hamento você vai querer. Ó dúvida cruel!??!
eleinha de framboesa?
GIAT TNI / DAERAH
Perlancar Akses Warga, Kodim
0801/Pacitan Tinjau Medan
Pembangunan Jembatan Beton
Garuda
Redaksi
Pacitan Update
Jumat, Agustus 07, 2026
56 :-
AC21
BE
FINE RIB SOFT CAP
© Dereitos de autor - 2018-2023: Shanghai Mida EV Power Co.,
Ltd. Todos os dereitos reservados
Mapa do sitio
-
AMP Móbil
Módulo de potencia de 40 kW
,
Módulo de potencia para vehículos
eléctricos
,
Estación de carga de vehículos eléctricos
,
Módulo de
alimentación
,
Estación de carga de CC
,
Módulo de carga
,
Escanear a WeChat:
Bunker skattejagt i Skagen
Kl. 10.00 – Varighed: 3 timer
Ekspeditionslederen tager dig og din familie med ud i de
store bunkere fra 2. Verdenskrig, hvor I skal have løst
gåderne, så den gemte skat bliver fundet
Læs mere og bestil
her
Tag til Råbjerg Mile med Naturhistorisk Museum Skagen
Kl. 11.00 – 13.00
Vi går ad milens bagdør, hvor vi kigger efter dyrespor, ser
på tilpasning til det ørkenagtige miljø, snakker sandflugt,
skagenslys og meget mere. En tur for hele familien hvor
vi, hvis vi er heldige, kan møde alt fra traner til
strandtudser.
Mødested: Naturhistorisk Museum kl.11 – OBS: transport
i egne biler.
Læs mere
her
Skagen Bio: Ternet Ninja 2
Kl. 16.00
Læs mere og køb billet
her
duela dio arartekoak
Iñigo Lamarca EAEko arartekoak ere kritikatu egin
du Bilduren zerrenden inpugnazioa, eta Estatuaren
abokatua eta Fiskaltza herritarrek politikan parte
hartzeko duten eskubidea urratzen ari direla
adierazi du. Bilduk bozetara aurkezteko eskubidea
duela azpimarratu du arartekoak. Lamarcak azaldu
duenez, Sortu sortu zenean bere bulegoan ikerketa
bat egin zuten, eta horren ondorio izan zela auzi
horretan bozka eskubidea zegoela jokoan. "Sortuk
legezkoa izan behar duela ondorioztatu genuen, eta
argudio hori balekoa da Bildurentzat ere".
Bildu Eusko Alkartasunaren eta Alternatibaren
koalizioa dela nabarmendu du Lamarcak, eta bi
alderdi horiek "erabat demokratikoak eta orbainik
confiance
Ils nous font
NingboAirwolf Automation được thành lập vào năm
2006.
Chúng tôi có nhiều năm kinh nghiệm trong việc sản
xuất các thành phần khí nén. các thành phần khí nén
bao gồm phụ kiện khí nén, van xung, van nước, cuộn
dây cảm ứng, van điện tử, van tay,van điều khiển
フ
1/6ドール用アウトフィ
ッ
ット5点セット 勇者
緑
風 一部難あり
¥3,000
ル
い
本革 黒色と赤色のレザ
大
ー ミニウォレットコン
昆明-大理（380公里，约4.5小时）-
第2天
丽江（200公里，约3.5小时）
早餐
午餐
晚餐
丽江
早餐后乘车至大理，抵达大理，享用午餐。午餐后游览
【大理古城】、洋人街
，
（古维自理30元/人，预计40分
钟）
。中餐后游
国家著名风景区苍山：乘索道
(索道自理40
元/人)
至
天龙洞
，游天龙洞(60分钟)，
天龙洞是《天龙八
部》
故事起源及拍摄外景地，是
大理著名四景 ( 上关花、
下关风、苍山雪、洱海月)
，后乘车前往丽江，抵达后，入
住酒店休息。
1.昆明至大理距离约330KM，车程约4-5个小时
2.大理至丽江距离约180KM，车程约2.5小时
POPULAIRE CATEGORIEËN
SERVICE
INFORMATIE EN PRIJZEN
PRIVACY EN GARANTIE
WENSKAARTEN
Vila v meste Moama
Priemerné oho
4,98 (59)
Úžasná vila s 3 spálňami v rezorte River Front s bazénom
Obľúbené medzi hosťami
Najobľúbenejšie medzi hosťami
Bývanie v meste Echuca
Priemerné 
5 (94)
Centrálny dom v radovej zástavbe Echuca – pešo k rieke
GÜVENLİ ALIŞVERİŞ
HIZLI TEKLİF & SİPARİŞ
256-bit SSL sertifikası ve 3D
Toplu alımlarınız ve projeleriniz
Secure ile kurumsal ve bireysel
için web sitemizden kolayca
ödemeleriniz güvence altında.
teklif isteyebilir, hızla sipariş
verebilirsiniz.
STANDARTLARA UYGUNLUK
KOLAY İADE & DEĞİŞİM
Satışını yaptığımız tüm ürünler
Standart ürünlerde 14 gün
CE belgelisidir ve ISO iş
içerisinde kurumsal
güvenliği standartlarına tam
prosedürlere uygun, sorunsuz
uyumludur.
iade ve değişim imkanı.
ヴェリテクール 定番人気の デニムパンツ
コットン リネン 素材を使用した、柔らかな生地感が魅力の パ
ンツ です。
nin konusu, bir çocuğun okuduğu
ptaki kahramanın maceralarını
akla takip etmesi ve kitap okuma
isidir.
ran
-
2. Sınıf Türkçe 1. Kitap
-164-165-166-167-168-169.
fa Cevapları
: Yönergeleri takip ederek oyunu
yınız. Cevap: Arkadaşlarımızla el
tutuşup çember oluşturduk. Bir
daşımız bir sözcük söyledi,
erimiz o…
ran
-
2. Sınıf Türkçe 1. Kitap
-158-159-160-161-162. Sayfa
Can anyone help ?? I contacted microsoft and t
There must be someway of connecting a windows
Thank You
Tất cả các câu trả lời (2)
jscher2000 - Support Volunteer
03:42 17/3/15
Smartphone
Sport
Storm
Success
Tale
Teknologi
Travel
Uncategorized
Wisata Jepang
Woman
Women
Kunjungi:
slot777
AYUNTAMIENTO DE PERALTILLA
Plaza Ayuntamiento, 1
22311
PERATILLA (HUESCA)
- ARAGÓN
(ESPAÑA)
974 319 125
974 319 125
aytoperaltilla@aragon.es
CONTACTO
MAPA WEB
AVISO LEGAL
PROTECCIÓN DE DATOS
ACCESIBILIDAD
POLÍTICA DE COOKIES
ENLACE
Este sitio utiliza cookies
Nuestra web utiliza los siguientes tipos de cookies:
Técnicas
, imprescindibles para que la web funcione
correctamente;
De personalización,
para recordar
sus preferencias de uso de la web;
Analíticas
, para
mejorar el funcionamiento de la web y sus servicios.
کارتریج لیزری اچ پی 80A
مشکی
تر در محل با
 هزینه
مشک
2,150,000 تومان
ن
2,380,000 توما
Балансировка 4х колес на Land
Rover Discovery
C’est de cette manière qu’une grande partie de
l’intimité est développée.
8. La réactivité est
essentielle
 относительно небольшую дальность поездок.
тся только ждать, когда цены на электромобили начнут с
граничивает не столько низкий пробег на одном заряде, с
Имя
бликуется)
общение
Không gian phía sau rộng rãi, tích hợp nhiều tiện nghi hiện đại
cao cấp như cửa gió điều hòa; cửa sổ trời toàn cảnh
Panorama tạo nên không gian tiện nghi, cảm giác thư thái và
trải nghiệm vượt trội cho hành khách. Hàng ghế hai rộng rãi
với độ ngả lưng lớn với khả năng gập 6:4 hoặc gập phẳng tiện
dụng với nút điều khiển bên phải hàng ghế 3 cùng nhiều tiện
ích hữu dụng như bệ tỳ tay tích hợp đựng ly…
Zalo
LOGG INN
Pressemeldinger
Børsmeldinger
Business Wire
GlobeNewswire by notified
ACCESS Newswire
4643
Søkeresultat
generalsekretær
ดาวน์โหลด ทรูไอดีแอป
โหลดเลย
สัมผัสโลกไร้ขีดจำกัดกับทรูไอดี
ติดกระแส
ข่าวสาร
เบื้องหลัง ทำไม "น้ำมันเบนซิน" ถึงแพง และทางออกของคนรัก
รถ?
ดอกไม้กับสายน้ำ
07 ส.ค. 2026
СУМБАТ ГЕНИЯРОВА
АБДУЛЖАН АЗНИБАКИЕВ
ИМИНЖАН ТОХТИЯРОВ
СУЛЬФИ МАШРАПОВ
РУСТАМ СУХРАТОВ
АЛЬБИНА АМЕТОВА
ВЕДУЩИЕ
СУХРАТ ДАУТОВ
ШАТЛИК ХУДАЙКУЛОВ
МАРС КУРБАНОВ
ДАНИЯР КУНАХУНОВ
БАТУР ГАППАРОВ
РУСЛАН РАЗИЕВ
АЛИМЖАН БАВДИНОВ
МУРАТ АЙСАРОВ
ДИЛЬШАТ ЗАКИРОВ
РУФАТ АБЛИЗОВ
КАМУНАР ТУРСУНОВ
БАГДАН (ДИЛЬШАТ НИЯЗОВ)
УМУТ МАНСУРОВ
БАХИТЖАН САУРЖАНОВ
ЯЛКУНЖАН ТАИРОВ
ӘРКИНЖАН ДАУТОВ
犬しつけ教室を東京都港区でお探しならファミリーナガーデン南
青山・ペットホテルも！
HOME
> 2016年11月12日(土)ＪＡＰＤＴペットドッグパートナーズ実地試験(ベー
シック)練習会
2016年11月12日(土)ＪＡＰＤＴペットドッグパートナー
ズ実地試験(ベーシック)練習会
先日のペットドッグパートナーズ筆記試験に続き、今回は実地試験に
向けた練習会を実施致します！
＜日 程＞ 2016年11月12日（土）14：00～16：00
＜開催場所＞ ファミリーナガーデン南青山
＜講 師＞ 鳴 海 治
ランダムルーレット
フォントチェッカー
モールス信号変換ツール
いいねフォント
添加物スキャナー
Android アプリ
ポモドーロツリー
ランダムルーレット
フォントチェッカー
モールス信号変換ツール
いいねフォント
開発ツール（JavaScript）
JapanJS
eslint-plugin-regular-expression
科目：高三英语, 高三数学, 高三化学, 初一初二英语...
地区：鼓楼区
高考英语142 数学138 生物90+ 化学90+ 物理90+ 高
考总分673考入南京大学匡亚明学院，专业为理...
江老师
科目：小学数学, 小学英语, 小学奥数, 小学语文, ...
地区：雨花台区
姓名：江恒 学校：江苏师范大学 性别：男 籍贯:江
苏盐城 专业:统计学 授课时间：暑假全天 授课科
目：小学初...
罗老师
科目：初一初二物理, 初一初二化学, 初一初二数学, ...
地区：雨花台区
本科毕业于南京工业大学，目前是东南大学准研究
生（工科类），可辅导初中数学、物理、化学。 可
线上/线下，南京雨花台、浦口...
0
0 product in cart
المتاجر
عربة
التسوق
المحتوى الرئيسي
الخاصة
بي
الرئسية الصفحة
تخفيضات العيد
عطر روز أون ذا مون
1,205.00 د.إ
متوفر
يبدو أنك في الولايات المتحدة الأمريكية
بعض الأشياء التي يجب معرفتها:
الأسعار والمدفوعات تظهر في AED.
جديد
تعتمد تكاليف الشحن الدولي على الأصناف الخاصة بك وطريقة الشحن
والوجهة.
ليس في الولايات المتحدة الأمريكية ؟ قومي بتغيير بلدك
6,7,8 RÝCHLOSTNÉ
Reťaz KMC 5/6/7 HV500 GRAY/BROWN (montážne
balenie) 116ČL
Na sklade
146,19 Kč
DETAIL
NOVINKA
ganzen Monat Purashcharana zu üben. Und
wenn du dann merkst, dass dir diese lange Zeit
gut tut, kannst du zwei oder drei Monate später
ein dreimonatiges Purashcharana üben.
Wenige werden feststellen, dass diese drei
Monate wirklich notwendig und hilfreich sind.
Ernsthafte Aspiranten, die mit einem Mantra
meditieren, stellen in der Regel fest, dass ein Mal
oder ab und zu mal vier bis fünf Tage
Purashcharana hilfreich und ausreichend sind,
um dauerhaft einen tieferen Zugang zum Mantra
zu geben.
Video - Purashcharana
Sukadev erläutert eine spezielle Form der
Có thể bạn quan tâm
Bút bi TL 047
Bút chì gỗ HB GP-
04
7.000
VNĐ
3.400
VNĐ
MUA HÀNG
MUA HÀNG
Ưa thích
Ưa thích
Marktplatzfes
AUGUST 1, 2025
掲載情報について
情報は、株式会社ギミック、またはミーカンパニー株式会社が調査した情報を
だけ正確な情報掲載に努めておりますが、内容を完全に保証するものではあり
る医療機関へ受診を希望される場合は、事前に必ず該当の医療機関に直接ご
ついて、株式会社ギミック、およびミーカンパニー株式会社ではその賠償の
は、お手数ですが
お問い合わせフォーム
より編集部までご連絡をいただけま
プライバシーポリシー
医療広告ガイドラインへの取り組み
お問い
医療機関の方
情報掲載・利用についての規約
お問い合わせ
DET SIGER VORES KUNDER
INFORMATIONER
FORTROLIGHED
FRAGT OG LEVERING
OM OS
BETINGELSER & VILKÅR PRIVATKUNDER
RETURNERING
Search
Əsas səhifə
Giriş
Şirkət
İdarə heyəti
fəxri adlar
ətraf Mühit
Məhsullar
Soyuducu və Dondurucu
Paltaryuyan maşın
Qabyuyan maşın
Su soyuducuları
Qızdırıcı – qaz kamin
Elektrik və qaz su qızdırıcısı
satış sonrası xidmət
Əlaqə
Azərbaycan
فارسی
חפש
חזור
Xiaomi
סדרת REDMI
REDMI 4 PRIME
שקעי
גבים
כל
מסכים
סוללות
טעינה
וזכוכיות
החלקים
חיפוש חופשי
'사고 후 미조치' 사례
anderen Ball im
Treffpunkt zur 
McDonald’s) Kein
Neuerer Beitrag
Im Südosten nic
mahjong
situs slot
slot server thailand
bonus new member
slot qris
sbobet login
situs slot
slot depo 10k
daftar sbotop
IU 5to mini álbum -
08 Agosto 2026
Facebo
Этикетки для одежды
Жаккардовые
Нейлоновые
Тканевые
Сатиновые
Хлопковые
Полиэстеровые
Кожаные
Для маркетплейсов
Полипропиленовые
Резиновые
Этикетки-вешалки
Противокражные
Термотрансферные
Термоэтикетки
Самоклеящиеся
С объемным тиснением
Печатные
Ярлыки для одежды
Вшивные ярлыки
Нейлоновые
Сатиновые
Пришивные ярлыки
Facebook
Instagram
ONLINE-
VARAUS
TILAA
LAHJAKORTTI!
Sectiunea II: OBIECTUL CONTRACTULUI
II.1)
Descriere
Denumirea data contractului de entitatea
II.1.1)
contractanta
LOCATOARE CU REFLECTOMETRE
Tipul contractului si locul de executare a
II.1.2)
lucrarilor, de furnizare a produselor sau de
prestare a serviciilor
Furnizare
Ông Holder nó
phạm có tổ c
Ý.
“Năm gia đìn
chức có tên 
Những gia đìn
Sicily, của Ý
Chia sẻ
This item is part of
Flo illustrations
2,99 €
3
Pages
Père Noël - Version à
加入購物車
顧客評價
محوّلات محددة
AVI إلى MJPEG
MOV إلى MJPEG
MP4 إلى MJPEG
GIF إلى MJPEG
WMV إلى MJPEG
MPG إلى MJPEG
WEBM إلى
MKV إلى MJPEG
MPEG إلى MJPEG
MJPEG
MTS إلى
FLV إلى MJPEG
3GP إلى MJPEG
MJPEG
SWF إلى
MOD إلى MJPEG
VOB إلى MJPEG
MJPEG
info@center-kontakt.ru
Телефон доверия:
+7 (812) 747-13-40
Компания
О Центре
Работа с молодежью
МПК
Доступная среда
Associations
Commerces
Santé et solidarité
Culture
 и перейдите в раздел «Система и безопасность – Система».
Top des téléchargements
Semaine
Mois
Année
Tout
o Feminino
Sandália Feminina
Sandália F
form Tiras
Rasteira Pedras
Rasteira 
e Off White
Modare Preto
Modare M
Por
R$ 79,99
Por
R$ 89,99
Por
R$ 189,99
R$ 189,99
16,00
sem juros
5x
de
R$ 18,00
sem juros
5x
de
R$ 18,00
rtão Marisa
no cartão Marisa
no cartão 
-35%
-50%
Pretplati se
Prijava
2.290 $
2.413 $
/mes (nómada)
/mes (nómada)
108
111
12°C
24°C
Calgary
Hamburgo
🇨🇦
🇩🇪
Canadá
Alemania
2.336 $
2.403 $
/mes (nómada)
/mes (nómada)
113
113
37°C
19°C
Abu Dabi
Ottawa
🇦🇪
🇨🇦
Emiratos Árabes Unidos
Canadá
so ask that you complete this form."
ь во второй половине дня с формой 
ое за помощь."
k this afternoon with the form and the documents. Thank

ABOUT THIS TASK
The reply should hold only the lines of the listing above starting at the line containing "satış sonrası xidmət" and ending at the line containing "Rasteira Pedras", exactly as written.

SOLVED PROBLEM
satış sonrası xidmət
Əlaqə
Azərbaycan
فارسی
חפש
חזור
Xiaomi
סדרת REDMI
REDMI 4 PRIME
שקעי
גבים
כל
מסכים
סוללות
טעינה
וזכוכיות
החלקים
חיפוש חופשי
'사고 후 미조치' 사례
anderen Ball im
Treffpunkt zur 
McDonald’s) Kein
Neuerer Beitrag
Im Südosten nic
mahjong
situs slot
slot server thailand
bonus new member
slot qris
sbobet login
situs slot
slot depo 10k
daftar sbotop
IU 5to mini álbum -
08 Agosto 2026
Facebo
Этикетки для одежды
Жаккардовые
Нейлоновые
Тканевые
Сатиновые
Хлопковые
Полиэстеровые
Кожаные
Для маркетплейсов
Полипропиленовые
Резиновые
Этикетки-вешалки
Противокражные
Термотрансферные
Термоэтикетки
Самоклеящиеся
С объемным тиснением
Печатные
Ярлыки для одежды
Вшивные ярлыки
Нейлоновые
Сатиновые
Пришивные ярлыки
Facebook
Instagram
ONLINE-
VARAUS
TILAA
LAHJAKORTTI!
Sectiunea II: OBIECTUL CONTRACTULUI
II.1)
Descriere
Denumirea data contractului de entitatea
II.1.1)
contractanta
LOCATOARE CU REFLECTOMETRE
Tipul contractului si locul de executare a
II.1.2)
lucrarilor, de furnizare a produselor sau de
prestare a serviciilor
Furnizare
Ông Holder nó
phạm có tổ c
Ý.
“Năm gia đìn
chức có tên 
Những gia đìn
Sicily, của Ý
Chia sẻ
This item is part of
Flo illustrations
2,99 €
3
Pages
Père Noël - Version à
加入購物車
顧客評價
محوّلات محددة
AVI إلى MJPEG
MOV إلى MJPEG
MP4 إلى MJPEG
GIF إلى MJPEG
WMV إلى MJPEG
MPG إلى MJPEG
WEBM إلى
MKV إلى MJPEG
MPEG إلى MJPEG
MJPEG
MTS إلى
FLV إلى MJPEG
3GP إلى MJPEG
MJPEG
SWF إلى
MOD إلى MJPEG
VOB إلى MJPEG
MJPEG
info@center-kontakt.ru
Телефон доверия:
+7 (812) 747-13-40
Компания
О Центре
Работа с молодежью
МПК
Доступная среда
Associations
Commerces
Santé et solidarité
Culture
 и перейдите в раздел «Система и безопасность – Система».
Top des téléchargements
Semaine
Mois
Année
Tout
o Feminino
Sandália Feminina
Sandália F
form Tiras
Rasteira Pedras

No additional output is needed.